Saved data entries
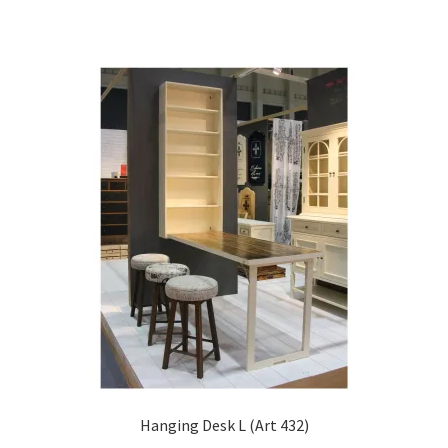
Hanging Desk L (Art 432)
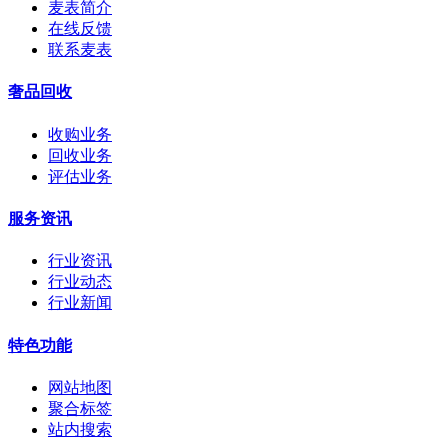
麦表简介
在线反馈
联系麦表
奢品回收
收购业务
回收业务
评估业务
服务资讯
行业资讯
行业动态
行业新闻
特色功能
网站地图
聚合标签
站内搜索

**Exercise aim**: Set down the entries above word for word, but drop any image.

**Task response**:
Hanging Desk L (Art 432)
麦表简介
在线反馈
联系麦表
奢品回收
收购业务
回收业务
评估业务
服务资讯
行业资讯
行业动态
行业新闻
特色功能
网站地图
聚合标签
站内搜索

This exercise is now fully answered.